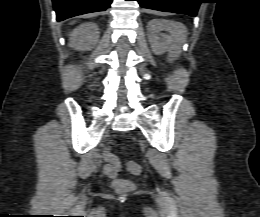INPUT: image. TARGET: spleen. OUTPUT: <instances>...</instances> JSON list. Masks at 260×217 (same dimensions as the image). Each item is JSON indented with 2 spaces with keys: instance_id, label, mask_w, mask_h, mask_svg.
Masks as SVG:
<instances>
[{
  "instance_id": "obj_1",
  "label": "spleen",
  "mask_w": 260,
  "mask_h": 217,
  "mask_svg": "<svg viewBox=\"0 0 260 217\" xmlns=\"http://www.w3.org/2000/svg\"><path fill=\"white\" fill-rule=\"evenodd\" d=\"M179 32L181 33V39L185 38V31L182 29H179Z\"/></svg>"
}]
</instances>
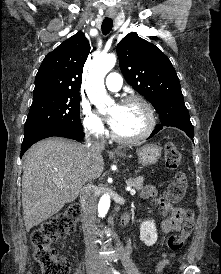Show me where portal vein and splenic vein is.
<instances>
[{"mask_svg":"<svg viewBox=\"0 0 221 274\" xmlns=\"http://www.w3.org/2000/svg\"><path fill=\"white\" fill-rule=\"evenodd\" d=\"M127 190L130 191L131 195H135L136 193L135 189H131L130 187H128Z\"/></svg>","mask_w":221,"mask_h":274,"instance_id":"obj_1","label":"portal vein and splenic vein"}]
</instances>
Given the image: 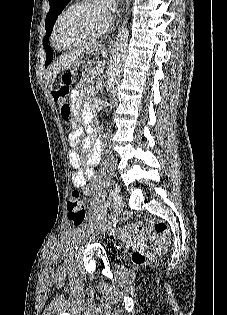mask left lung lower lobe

###

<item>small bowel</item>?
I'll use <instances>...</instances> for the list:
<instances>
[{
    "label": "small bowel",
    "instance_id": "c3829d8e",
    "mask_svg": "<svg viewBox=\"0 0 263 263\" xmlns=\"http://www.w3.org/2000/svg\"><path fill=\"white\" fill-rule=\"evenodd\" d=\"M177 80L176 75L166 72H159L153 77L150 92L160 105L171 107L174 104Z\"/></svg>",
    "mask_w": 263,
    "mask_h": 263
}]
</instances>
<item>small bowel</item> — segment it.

###

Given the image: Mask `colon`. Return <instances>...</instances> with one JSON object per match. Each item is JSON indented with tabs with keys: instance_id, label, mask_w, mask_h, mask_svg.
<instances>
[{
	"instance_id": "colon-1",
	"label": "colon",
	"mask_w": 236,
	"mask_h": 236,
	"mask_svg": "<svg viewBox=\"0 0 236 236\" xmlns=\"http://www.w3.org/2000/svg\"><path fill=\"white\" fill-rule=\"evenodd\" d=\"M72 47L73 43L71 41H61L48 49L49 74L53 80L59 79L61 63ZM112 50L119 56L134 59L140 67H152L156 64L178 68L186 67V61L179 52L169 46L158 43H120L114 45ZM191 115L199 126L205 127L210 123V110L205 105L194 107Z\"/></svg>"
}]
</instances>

###

- [THE TASK]: Restate word for word the lines in the material above from the one with "<item>small bowel</item>?" to the one with "<item>small bowel</item> — segment it."; both of those lines count, and nothing else does.

- [EXERCISE RESULT]:
<item>small bowel</item>?
I'll use <instances>...</instances> for the list:
<instances>
[{
    "label": "small bowel",
    "instance_id": "c3829d8e",
    "mask_svg": "<svg viewBox=\"0 0 263 263\" xmlns=\"http://www.w3.org/2000/svg\"><path fill=\"white\" fill-rule=\"evenodd\" d=\"M177 80L176 75L166 72H159L153 77L150 92L160 105L171 107L174 104Z\"/></svg>",
    "mask_w": 263,
    "mask_h": 263
}]
</instances>
<item>small bowel</item> — segment it.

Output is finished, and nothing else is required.